- Required action
Copy out, exactly and with nothing else, the stretch of lines that starts at the line containing "平成28年10月22日開催 明" and finishes at the end of the data.

Transcribed page contents
##########

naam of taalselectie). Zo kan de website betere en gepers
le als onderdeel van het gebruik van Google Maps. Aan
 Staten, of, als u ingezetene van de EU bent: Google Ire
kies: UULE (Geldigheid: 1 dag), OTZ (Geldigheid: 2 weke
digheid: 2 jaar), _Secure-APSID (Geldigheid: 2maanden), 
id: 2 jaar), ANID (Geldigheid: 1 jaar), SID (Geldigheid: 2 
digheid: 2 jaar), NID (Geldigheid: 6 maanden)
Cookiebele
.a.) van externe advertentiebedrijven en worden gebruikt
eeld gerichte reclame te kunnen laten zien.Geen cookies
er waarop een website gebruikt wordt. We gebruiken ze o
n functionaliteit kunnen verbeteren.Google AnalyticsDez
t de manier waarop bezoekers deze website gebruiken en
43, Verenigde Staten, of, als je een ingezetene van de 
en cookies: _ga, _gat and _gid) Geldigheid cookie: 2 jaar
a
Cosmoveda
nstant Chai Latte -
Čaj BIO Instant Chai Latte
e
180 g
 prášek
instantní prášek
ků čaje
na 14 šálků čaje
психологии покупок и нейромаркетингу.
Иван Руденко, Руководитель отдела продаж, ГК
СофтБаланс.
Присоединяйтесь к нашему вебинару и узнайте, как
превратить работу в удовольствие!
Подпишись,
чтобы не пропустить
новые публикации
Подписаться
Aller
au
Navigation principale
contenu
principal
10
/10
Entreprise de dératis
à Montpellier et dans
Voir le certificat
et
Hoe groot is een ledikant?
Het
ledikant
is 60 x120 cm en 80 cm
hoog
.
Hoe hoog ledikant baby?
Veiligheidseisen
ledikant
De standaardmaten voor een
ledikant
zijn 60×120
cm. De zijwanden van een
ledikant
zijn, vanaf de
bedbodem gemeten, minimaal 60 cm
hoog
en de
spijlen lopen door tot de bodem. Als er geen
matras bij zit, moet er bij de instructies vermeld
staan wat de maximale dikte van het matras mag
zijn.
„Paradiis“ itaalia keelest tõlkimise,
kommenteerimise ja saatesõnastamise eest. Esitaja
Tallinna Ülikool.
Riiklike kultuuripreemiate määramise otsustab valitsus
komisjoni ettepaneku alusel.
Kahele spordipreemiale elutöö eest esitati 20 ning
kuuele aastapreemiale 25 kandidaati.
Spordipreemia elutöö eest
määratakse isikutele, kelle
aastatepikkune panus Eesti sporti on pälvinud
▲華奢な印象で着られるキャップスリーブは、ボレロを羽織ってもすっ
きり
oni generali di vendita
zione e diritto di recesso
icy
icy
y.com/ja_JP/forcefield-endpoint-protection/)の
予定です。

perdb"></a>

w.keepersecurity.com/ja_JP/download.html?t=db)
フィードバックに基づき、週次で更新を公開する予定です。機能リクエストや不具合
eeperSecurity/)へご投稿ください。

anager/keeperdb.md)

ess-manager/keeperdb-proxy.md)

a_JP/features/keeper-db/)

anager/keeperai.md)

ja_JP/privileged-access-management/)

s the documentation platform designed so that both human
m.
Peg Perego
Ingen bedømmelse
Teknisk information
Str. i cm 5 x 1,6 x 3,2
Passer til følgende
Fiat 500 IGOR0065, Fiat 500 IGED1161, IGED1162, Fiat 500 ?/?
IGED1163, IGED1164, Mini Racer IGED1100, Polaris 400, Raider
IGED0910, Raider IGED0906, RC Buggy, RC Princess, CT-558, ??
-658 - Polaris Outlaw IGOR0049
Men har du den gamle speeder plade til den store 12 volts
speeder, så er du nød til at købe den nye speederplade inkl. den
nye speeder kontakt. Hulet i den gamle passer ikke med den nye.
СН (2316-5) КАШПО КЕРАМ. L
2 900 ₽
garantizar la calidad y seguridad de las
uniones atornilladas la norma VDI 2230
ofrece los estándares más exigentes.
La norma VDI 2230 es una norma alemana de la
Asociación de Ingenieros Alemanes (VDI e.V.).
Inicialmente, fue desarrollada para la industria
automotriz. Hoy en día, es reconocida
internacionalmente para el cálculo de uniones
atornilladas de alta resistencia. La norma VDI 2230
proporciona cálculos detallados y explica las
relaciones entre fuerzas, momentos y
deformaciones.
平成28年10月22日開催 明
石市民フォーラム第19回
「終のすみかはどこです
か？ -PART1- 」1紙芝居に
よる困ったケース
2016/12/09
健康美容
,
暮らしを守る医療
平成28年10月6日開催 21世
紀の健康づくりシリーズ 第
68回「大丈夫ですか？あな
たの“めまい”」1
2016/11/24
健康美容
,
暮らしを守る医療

##########

- Written response
平成28年10月22日開催 明
石市民フォーラム第19回
「終のすみかはどこです
か？ -PART1- 」1紙芝居に
よる困ったケース
2016/12/09
健康美容
,
暮らしを守る医療
平成28年10月6日開催 21世
紀の健康づくりシリーズ 第
68回「大丈夫ですか？あな
たの“めまい”」1
2016/11/24
健康美容
,
暮らしを守る医療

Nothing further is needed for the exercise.